As a black woman (and a plus-size one at that), you often get landed with stereotypical personality traits and tropes that are rooted in racial microaggressions. Because of that, a lot of people typically tend to refer to me as sassy, confident, strong, and even intimidating at times. While I may harbour some of those traits from time to time, it’s not all I am, and so then I’m sometimes forced to perform these traits in order to appease people.
This year has been a year of trying to claw back the confidence I worked so hard on trying to develop over the years and in a way, having a lockdown has been a great way for me to find a sense of stillness and calm for me to concentrate entirely on myself. I’ve been using the downtime to invest in myself emotionally, as I’ve found that when trying to do work on body image issues, the physical self is normally the least important part to fix.
With that being said, I do things that self-soothe me, such as singing to myself and disassociating (with is something I really want to write about at a later date) from time to time. Reading, listening to podcasts on trauma, inner child healing and disassociative disorders have been helping a lot with me getting to grips on why I feel what I feel when I look at myself in the mirror.

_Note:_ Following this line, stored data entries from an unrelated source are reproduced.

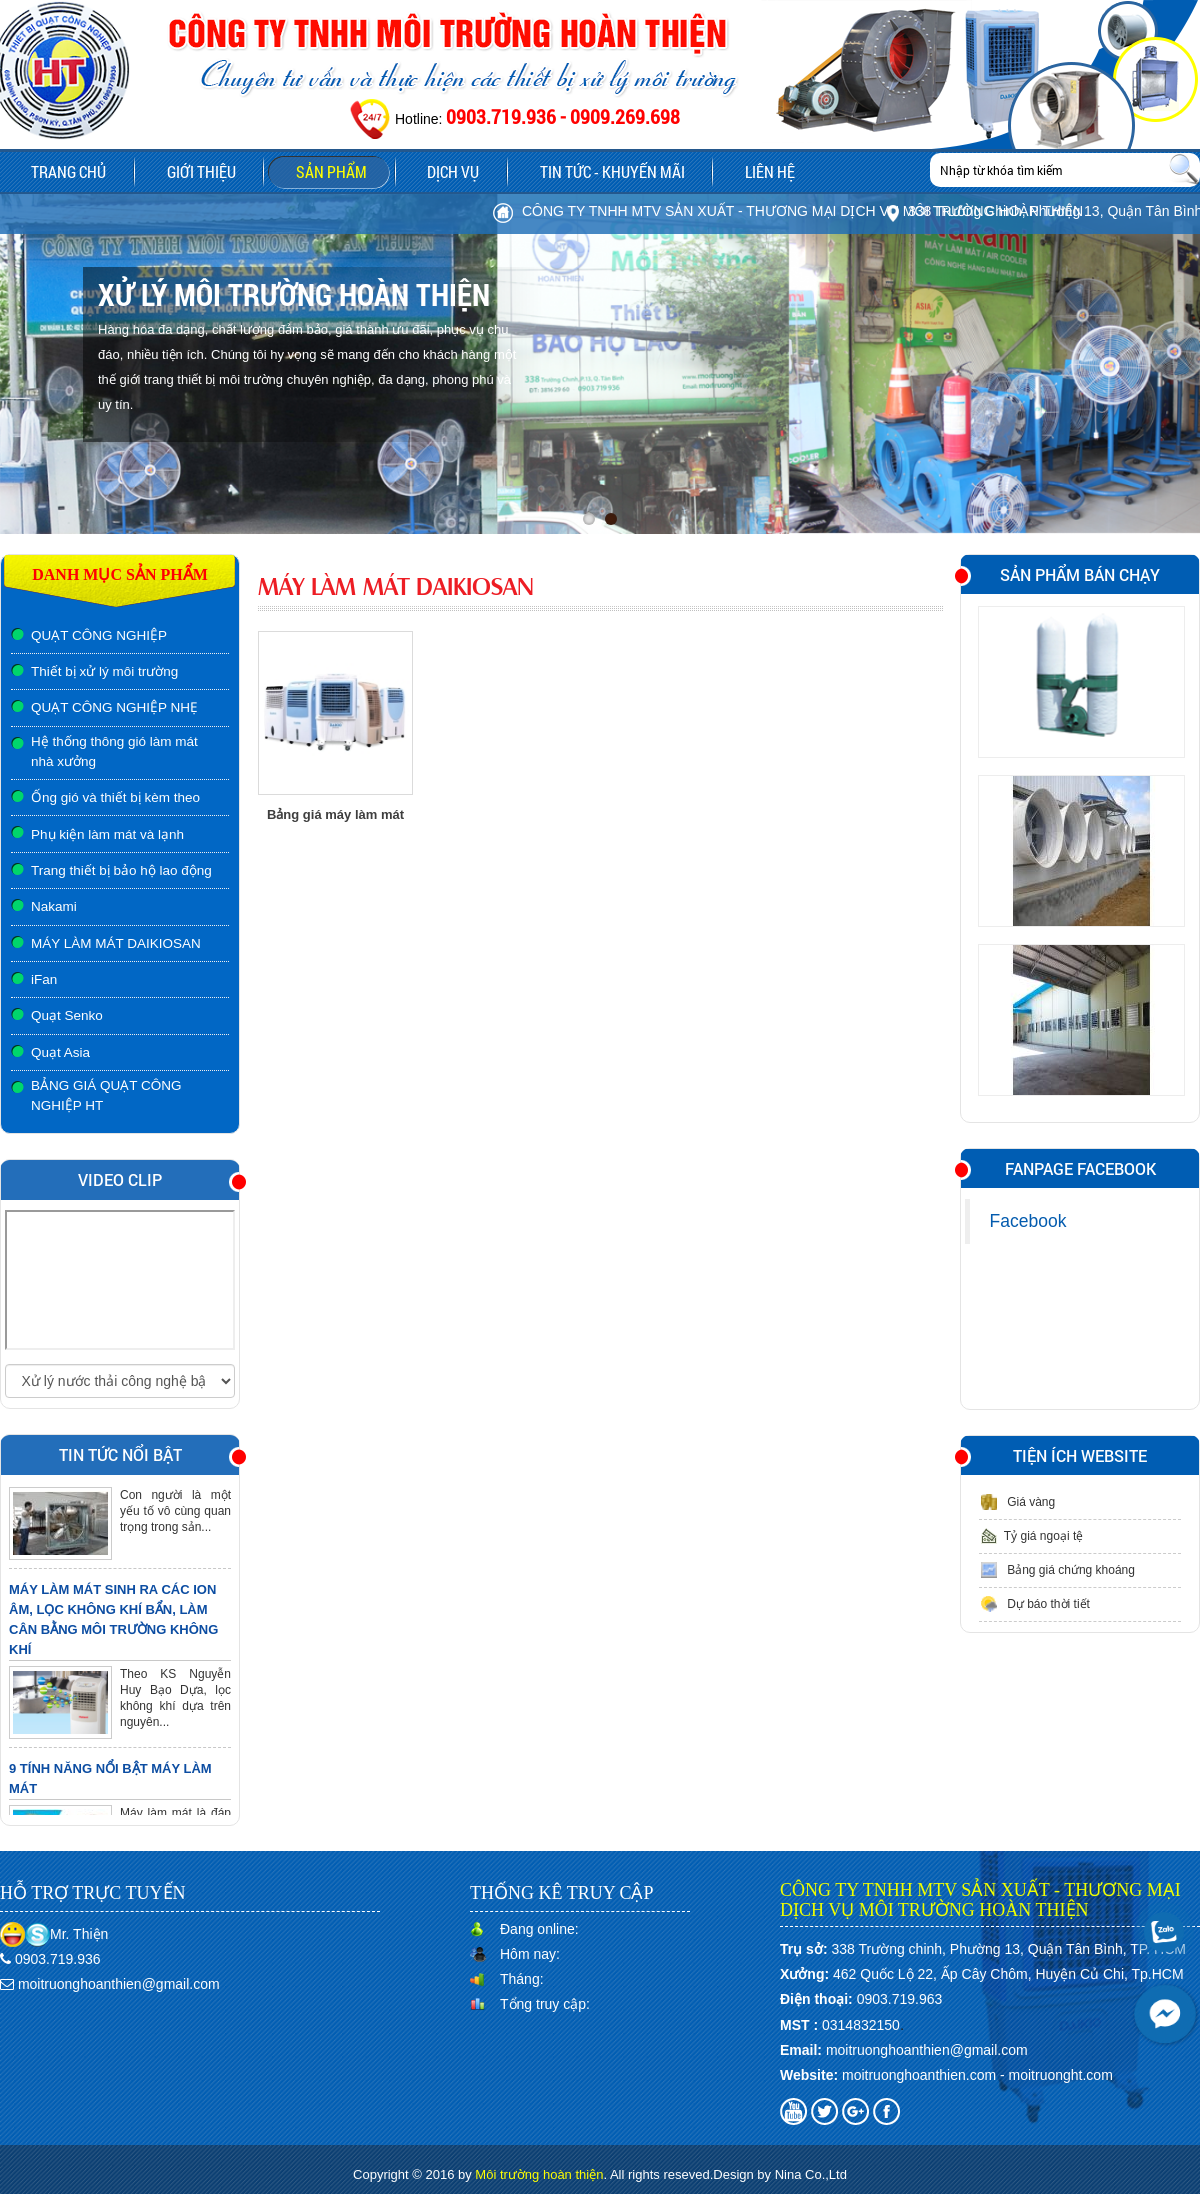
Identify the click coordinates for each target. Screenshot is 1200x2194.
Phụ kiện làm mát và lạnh (107, 834)
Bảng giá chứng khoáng (1057, 1570)
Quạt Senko (67, 1015)
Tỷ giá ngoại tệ (1031, 1536)
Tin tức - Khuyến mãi (617, 171)
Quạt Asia (60, 1052)
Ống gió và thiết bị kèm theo (115, 797)
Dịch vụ (457, 171)
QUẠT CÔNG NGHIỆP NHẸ (114, 707)
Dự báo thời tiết (1034, 1604)
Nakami (54, 906)
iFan (44, 979)
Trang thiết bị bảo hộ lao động (121, 870)
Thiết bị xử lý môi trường (104, 671)
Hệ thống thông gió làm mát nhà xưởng (114, 751)
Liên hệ (777, 171)
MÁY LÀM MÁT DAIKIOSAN (116, 943)
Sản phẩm (346, 174)
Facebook (1028, 1221)
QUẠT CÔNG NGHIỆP (99, 635)
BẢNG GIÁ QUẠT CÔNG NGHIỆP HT (106, 1095)
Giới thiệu (201, 171)
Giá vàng (1017, 1502)
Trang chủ (67, 171)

Photography is another way for me to express myself, and see my body for what it is. I’m not artsy-fartsy so I can’t go into the particulars of why I choose to shoot myself, but I think it’s important to normalise bodies like mine as society won’t do it for us. There is such beauty in different body shapes and I would like to think that mine counts alongside them. After years of hiding myself, making apologies for my body and trying to be smaller in order to appease others, there is empowerment in just putting my stretch marks and body out there. It may not be to everyone’s aesthetic tastes, but it’s mine and it’s the body I’m choosing to love and live in, regardless.
Body confidence is a temperamental ally; she waxes and wanes frequently, a constant enemy to the patriarchal world in which we live in, unfortunately. It’s okay to not feel confident all the time, especially during the current climate in which we are surrounded by articles telling us how to ‘lose the lockdown weight’ and are spending a lot more time focusing on ourselves without the distractions of work and social lives.
At the end of the day, if we keep basing our self-worth on something as ever-changing as our bodies, we will forever be on the emotional roller coaster of body obsession and shame. The journey continues.